ORLANDO -- In patients with acute ischemic stroke, Lovenox (enoxaparin) was superior to unfractionated heparin every 12 hours for reducing the risk of venous thromboembolism, reported investigators from the PREVAIL trial.
ORLANDO, Dec. 15 -- In patients with acute ischemic stroke, daily Lovenox (enoxaparin) was superior to unfractionated heparin every 12 hours for reducing the risk of venous thromboembolism (VTE), reported investigators from the PREVAIL trial.
There were no significant differences in clinically relevant bleeding between patients treated with Lovenox, a low-molecular weight heparin, and those who received unfractionated heparin, reported David G. Sherman, M.D., professor of neurology at the University of Texas Health Science Center at San Antonio.
Dr.
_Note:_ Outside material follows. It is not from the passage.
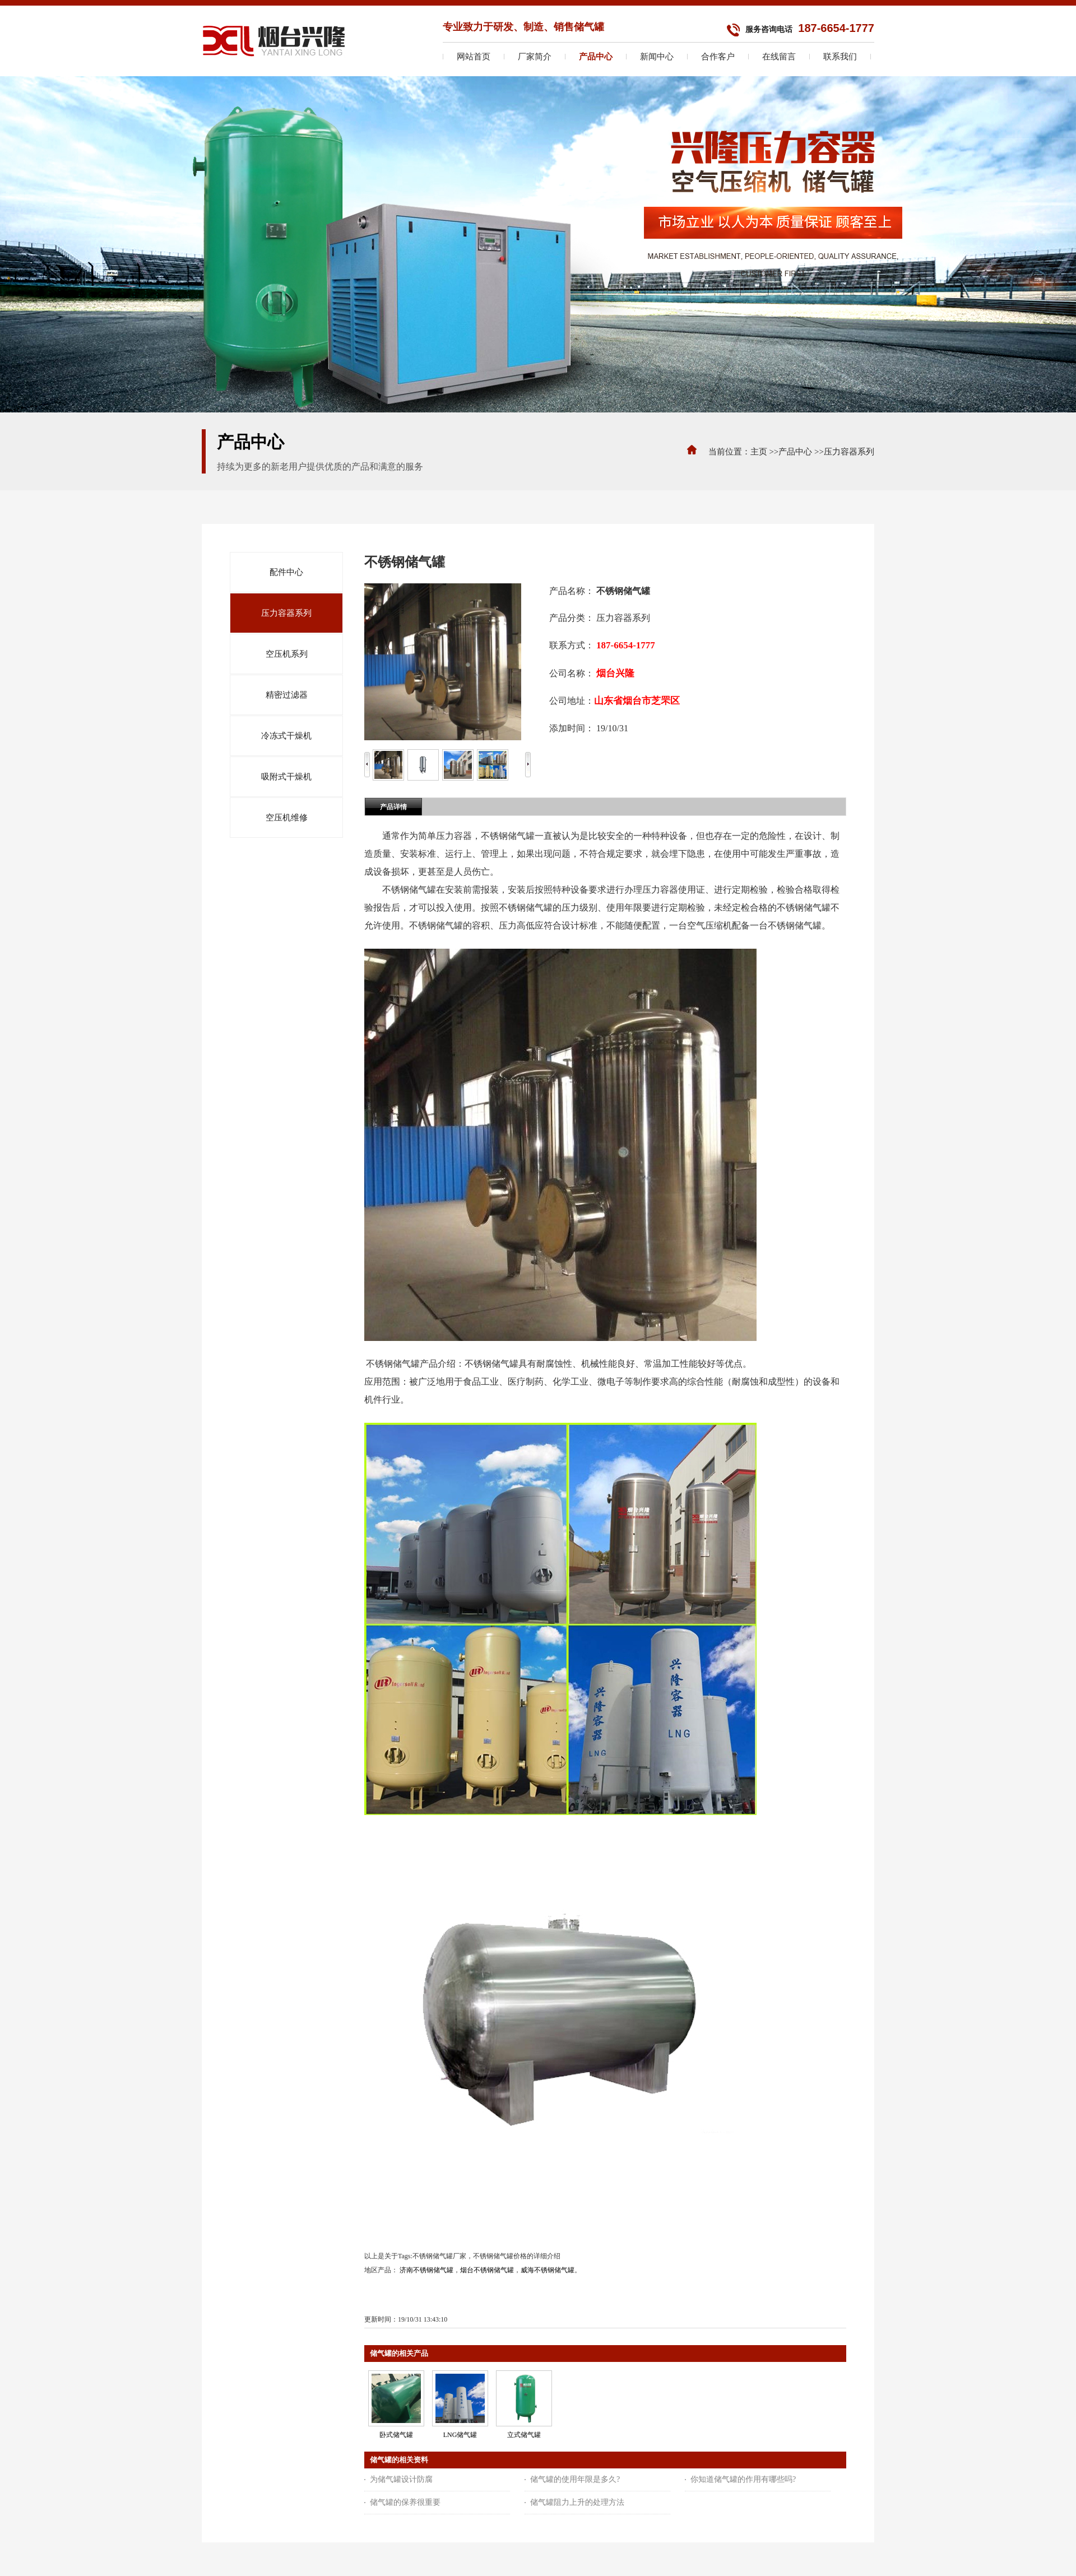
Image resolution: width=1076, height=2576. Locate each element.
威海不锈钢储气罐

Sherman reported the results of the study, funded by Sanofi-Aventis, the maker of Lovenox, at the American Society of Hematology meeting here.
The PREVAIL (Prevention of VTE after Acute Ischemic Stoker with LMWH Enoxaparin) study was designed to see whether Lovenox was better than unfractionated heparin for VTE prophylaxis in acute ischemic stroke patients, and to evaluate efficacy and safety of the drugs according to stroke severity.
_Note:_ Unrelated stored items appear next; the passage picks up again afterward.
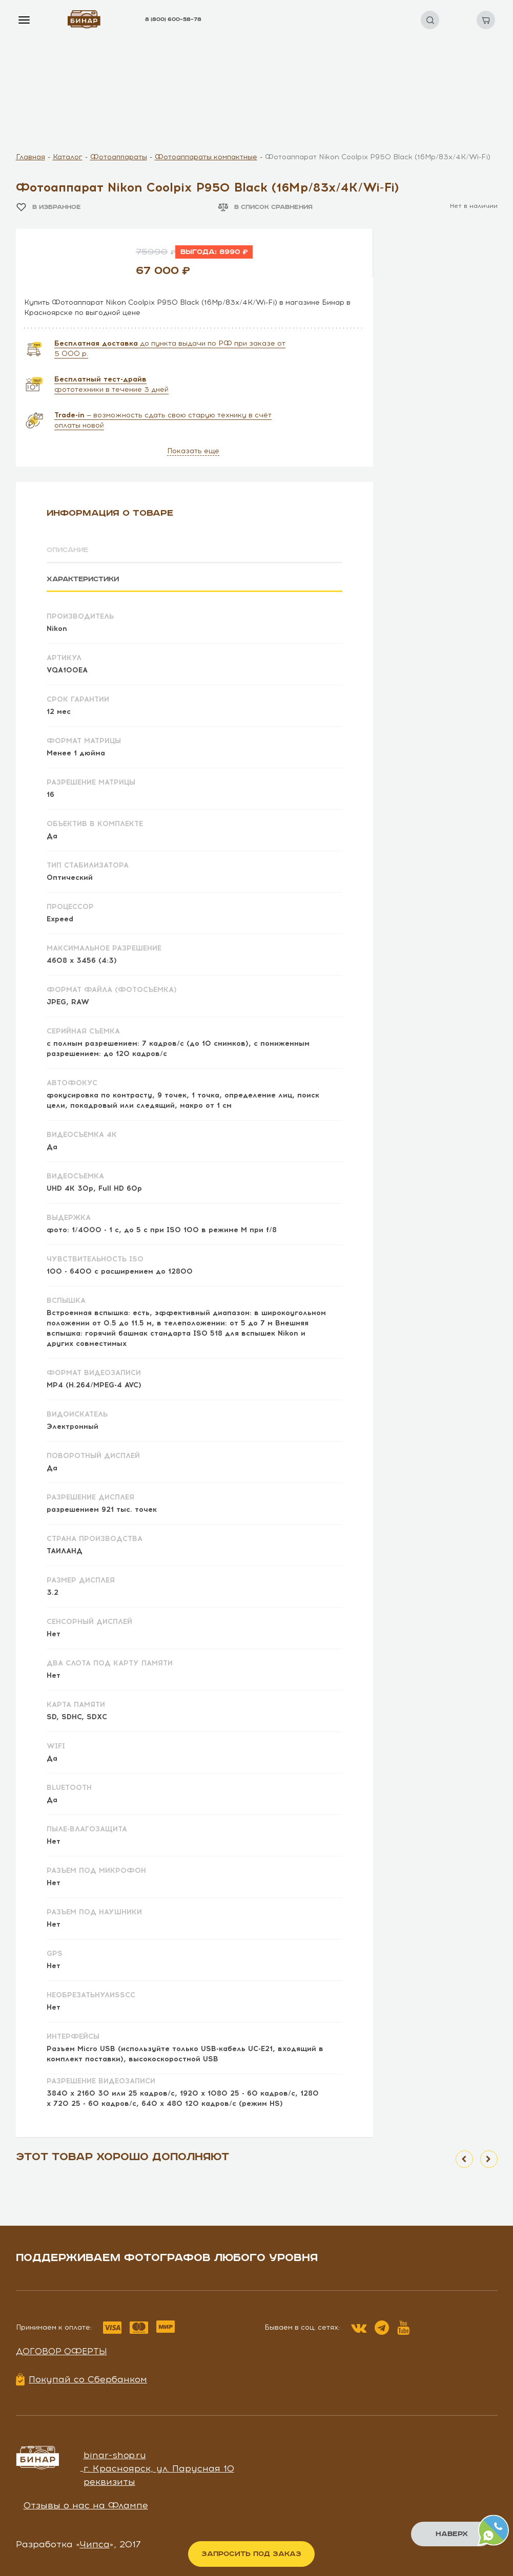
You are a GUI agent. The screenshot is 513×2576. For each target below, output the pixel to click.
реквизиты (109, 2480)
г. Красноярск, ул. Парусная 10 (159, 2468)
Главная (30, 157)
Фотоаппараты (118, 157)
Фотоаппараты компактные (206, 157)
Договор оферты (61, 2351)
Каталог (68, 157)
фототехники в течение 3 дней (111, 384)
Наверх (452, 2534)
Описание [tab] (69, 550)
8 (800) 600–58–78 (173, 19)
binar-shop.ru (115, 2454)
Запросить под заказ (251, 2554)
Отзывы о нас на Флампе (86, 2504)
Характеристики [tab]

A total of 1,762 patients from 15 countries were enrolled in the study. Eligible patients had acute ischemic strokes confirmed by CT scan, and were unable to walk unassisted because of motor impairment of the leg. The mean patient age was 66.0 12.9 years, mean NIH Stroke Scale score (NIHSS) was 11.3.
The trial design was prospective, open-label, parallel group. Patients were randomly assigned within 48 hours of the onset of stroke symptoms to receive Lovenox at 40 mg once daily via subcutaneous injection, or unfractionated heparin 5,000 IU every 12 hours, also subcutaneously. The drugs were delivered for 10 four days.
Patients were stratified by NIH Stroke Scale score (NIHSS) as having either severe stroke (NIHSS score ?14) or less severe (< 14).
The primary efficacy endpoint was a composite of symptomatic or asymptomatic deep-vein thrombosis (DVT), symptomatic pulmonary embolism, or fatal during treatment.
The investigators confirmed the presence of DVT primarily by venography, or by ultrasonography when venography was not practical.
Pulmonary embolism was confirmed by ventilation quantification or CT scan, or angiography.
The primary safety endpoints included clinically significant intracranial and major extracranial bleeding.
The efficacy analysis included data on 666 patients who received Lovenox, and 669 who received unfractionated heparin. The drugs were given for a mean of 10.5 3.2 days.
The composite endpoint, adjusted for NIHSS score, occurred in 10.2% of patients on Lovenox compared with 18.1% of patients on unfractionated heparin, translating into a relative risk reduction of 43% (relative risk 0.57, 95% confidence interval, 0.44-0.76; P=0.0001).
Lovenox was also associated with significantly fewer events in patients with severe stroke, 16.3% compared with 29.7% for unfractionated heparin (P=0.0036) and in patients with less-severe stroke (8.3% versus 14.0%, respectively, P=0.0043).
The composite of clinically significant intracranial and major extracranial bleeding was low and was not significantly different between the groups, at 1.3% for Lovenox and 0.7% for unfractionated heparin (P=0.20).
"Balancing the benefits of lowering the risk of venous thromboembolism, while minimizing the risk of bleeding, is a very important element in choosing prophylactic regimens for this particularly fragile patient population, as it combines the usual factors of venous thromboembolism in addition to the stroke context," Dr. Sherman said.